(Stored data entries)
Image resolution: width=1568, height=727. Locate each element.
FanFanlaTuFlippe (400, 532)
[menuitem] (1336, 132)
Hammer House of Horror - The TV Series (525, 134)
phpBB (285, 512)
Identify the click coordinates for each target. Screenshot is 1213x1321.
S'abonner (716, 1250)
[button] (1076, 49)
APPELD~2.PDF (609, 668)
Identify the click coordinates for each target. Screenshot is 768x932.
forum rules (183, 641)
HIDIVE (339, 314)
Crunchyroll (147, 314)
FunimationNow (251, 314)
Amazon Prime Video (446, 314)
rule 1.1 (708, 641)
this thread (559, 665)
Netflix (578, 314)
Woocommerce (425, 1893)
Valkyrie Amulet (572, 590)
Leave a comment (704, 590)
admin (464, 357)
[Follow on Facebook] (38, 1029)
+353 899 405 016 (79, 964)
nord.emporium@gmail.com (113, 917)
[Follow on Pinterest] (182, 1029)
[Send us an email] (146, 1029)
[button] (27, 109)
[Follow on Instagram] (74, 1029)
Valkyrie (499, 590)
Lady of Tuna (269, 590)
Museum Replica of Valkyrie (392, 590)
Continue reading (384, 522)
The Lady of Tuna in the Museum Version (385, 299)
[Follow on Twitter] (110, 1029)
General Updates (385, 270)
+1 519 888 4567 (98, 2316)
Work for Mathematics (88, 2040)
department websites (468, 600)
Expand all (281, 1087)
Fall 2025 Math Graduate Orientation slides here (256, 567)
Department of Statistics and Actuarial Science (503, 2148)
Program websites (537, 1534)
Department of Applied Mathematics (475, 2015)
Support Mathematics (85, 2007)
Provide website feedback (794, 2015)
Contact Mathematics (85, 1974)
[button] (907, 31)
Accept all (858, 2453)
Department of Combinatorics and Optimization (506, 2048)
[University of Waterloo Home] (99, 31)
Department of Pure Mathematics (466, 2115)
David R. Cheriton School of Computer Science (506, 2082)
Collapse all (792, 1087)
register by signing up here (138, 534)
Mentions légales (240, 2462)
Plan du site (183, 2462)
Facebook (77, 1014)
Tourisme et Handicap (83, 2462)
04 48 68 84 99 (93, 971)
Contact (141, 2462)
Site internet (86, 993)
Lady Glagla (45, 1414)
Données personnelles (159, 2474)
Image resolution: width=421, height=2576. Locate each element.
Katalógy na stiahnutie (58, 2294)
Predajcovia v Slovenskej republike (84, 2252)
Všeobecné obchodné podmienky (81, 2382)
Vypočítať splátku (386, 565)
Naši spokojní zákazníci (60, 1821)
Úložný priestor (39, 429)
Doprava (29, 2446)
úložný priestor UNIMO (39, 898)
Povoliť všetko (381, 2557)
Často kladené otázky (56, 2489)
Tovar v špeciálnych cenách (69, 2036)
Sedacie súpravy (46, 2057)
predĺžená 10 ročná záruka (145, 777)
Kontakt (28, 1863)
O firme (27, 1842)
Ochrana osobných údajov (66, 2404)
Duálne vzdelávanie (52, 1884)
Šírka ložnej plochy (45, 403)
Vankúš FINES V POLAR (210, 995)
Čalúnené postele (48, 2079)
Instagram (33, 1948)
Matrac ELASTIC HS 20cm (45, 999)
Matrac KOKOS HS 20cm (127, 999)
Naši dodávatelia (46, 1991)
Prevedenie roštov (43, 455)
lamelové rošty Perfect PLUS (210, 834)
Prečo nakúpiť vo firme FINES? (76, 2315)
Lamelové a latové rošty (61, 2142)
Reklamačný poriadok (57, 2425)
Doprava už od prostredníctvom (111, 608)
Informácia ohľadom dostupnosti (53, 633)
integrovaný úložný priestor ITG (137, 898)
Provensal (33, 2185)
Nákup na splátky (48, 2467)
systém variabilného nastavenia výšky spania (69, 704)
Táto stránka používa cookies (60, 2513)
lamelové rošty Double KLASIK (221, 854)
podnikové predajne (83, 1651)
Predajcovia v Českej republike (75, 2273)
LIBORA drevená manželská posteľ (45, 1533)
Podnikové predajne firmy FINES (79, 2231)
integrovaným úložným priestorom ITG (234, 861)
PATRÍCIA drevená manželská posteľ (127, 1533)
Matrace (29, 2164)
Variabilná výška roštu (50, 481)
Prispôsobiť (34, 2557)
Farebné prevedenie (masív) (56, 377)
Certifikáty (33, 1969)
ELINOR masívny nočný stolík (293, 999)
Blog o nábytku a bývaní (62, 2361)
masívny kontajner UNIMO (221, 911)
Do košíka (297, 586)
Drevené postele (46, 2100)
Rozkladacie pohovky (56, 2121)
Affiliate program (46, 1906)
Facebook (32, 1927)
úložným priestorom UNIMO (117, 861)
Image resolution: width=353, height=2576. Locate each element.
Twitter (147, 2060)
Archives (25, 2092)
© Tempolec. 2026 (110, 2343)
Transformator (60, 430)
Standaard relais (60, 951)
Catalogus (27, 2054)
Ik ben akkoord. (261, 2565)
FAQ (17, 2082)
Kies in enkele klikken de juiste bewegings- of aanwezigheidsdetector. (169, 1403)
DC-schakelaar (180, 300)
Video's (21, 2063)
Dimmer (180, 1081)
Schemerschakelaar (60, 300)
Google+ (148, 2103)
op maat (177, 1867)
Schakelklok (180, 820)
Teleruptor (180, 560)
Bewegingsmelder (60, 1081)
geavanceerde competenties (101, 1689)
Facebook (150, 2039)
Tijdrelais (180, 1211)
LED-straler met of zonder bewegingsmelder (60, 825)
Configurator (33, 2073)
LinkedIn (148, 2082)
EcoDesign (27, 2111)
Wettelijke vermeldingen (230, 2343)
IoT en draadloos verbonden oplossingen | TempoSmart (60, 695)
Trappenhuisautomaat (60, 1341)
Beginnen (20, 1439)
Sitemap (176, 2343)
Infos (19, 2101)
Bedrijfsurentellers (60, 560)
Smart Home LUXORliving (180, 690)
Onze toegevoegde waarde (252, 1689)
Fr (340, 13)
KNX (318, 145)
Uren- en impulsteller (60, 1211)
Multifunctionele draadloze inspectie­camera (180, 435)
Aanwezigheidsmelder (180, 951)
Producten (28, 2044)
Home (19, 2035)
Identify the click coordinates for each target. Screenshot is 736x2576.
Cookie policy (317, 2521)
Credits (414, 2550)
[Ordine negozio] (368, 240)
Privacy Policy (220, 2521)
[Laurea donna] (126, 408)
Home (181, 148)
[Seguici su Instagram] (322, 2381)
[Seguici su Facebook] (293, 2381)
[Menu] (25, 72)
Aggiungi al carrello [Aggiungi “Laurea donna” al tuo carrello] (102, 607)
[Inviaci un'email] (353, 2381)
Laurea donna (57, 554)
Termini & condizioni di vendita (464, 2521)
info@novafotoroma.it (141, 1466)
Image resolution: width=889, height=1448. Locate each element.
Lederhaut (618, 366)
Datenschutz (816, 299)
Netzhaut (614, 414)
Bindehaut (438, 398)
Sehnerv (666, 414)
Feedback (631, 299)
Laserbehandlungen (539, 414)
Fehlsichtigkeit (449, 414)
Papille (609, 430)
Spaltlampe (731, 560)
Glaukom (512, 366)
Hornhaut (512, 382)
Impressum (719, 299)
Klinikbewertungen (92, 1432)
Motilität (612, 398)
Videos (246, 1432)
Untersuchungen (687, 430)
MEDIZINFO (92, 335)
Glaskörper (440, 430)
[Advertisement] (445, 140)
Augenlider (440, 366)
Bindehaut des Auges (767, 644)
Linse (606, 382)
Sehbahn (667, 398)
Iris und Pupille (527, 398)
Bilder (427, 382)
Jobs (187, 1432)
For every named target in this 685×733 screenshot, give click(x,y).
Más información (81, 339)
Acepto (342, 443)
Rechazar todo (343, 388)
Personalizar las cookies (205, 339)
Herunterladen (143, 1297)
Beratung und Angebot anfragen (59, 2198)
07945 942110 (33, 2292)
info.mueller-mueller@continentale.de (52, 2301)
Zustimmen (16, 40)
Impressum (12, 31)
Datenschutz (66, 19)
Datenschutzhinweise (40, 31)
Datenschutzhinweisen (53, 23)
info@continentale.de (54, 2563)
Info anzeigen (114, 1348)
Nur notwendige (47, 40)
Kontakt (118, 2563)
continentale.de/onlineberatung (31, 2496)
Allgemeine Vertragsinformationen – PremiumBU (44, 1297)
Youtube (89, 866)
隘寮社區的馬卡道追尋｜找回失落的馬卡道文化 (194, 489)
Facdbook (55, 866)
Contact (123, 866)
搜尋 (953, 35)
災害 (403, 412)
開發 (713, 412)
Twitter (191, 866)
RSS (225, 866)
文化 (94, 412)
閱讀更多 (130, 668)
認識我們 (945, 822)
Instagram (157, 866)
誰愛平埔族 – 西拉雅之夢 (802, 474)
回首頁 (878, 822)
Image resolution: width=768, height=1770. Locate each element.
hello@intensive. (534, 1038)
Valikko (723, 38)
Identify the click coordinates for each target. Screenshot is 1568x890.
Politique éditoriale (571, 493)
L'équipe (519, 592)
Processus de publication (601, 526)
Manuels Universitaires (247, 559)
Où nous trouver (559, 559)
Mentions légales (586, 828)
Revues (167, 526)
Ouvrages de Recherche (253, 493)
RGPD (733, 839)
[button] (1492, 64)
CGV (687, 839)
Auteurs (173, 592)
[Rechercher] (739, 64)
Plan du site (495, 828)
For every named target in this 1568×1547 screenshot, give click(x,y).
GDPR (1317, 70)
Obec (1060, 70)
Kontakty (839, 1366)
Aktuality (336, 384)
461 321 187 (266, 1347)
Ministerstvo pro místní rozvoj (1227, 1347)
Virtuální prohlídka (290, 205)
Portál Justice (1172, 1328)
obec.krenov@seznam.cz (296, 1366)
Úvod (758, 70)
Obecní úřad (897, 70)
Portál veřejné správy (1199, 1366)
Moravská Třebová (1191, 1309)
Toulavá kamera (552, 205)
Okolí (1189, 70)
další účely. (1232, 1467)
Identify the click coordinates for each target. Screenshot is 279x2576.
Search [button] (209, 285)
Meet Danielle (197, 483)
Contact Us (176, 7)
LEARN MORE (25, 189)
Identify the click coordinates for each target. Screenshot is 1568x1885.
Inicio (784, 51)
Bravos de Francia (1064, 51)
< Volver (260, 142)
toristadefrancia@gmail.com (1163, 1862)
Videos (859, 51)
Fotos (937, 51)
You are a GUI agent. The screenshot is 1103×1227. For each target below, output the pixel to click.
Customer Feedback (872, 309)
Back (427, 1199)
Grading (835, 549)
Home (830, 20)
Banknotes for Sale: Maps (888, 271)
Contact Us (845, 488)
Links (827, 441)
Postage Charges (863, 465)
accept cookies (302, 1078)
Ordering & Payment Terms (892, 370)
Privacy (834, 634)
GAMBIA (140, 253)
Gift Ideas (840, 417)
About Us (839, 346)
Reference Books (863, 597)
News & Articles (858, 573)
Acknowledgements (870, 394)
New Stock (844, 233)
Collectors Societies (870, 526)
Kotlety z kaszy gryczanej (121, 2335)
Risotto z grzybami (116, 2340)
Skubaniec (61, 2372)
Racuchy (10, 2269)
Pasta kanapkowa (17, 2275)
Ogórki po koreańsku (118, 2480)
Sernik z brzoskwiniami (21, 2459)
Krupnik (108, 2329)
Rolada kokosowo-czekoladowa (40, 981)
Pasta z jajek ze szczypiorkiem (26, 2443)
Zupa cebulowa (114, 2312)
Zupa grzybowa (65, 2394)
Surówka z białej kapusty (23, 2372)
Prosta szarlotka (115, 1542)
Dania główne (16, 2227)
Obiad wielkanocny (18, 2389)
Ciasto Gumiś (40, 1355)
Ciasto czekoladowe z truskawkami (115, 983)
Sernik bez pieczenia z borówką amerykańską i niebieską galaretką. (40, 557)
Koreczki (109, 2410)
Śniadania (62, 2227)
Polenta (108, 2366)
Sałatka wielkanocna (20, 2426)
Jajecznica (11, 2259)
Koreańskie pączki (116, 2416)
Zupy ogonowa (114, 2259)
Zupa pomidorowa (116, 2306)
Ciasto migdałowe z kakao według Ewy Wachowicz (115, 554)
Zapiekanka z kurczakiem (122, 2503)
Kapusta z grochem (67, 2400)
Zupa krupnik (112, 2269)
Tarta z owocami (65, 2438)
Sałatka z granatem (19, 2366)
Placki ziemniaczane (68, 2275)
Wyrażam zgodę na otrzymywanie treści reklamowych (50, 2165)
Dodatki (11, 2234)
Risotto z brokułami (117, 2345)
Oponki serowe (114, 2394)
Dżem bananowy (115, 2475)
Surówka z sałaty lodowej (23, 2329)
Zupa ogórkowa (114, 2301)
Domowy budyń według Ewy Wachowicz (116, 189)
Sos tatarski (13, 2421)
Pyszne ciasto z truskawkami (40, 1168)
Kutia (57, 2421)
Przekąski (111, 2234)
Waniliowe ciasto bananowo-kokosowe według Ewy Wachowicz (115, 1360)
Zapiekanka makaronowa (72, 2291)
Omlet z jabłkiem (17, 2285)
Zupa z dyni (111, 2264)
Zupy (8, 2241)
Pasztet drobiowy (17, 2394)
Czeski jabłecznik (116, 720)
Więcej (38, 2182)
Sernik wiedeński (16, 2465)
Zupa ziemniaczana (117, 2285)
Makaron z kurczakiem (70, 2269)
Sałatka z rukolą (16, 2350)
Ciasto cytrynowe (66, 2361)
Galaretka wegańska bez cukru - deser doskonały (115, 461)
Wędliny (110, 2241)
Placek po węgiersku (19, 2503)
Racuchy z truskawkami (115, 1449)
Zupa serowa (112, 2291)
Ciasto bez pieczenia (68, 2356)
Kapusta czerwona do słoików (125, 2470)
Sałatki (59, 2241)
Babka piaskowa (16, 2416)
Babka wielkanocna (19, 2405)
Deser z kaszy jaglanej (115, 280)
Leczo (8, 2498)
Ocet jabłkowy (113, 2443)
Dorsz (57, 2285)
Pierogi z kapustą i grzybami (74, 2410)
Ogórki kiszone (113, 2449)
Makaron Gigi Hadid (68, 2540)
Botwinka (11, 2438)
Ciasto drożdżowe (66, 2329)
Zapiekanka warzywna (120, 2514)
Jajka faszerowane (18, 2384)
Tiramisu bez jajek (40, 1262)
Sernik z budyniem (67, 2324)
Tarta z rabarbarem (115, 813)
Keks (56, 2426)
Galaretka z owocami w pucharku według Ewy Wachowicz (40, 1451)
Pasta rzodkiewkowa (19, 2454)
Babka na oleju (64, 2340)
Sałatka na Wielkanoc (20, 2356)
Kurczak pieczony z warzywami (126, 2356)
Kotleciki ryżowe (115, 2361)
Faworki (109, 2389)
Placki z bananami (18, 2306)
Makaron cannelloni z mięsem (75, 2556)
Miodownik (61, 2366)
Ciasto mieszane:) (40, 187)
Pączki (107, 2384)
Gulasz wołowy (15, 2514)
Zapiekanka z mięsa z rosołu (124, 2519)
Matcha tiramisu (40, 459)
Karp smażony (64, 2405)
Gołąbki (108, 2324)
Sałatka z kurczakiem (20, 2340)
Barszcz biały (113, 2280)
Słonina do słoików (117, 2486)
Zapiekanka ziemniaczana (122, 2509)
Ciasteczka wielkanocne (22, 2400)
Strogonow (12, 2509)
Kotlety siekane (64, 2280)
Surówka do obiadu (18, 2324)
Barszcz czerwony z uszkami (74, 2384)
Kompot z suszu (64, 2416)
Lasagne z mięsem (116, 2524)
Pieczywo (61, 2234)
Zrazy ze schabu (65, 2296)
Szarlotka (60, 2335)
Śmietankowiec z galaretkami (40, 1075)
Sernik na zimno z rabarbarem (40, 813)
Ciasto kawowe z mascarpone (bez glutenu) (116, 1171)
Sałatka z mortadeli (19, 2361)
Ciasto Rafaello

• EXERCISE PROMPT
Please report only the count of lines in the entries above where the word "Image" appears.

• RESULT FOR THIS TASK
5